Event delivery order
game.handleEvent(event) dispatches events to:
- active scenes in reverse order (top-most/last active scene handles first)
- within a scene, game objects are also processed in reverse order
This happens to ensure that the scenes and objects on top receive the event first. It's the natural way of thinking. You wouldn't want an object on the background to receive the click with higher priority than the object on top of it.
Both scene and object handlers can stop propagation by setting event.stopPropagation = true.
This order is what makes UI overlays / pause menus work naturally: the most recently pushed scene gets first chance to consume the input.
See Input & events for decorators like @onClick and propagation patterns.
Scene stack: overlay vs replace (and “pause”)
The scene manager keeps a list of active scenes, and the game:
- ticks all active scenes every tick
- renders all active scenes every frame (in order)
- delivers input to active scenes in reverse order (top-most first)
This is great for overlays (HUDs, pause menus, dialog boxes): push a scene on top and let it capture input.

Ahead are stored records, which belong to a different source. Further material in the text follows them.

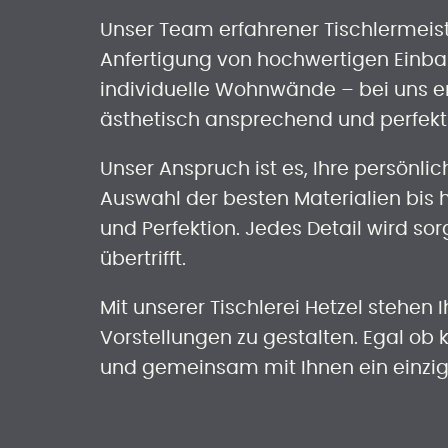
Unser Team erfahrener Tischlermeist
Anfertigung von hochwertigen Einb
individuelle Wohnwände – bei uns er
ästhetisch ansprechend und perfekt i
Unser Anspruch ist es, Ihre persönl
Auswahl der besten Materialien bis 
und Perfektion. Jedes Detail wird so
übertrifft.
Mit unserer Tischlerei Hetzel stehe
Vorstellungen zu gestalten. Egal ob 
und gemeinsam mit Ihnen ein einzig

If you want to truly “pause” the gameplay simulation underneath, you have two common options:
- Use
transitionToScene(..., "replace")/setCurrentScene(...)to replace gameplay with a pause scene. - Keep the gameplay scene active, but gate its update logic behind a flag (so it doesn’t advance while the pause menu is open).
Saves integration
The game owns a GameSaves instance (game.saves) and loads it during setup().
Common patterns:
game.onLoadSaveFile((save) => {
console.log("Loaded save:", save);
});
const id = game.saveGame({ level: 3, hp: 10 }, { label: "Checkpoint" });
See Saves for the full API.
The shared GameContext
The Game constructs a single GameContext and binds it into the scene manager. That context is how scenes and game objects access:
- the canvas (
getCanvas()) and rendering helpers - the scene manager (
getSceneManager()) and scene control helpers - input state (
isKeyPressed,getPressedKeys) - audio (
getSoundManager()) - message bus (
sendMessage,subscribeToMessage)
If you’re trying to do “global” work from inside a GameObject (switch scenes, play a sound, broadcast an event), start by grabbing this.getContext() and using the context helpers.
Audio note (first user interaction)
Most browsers require a user gesture before audio can play. If your game uses sound, unlock audio on the first click/tap/key press as described in Audio.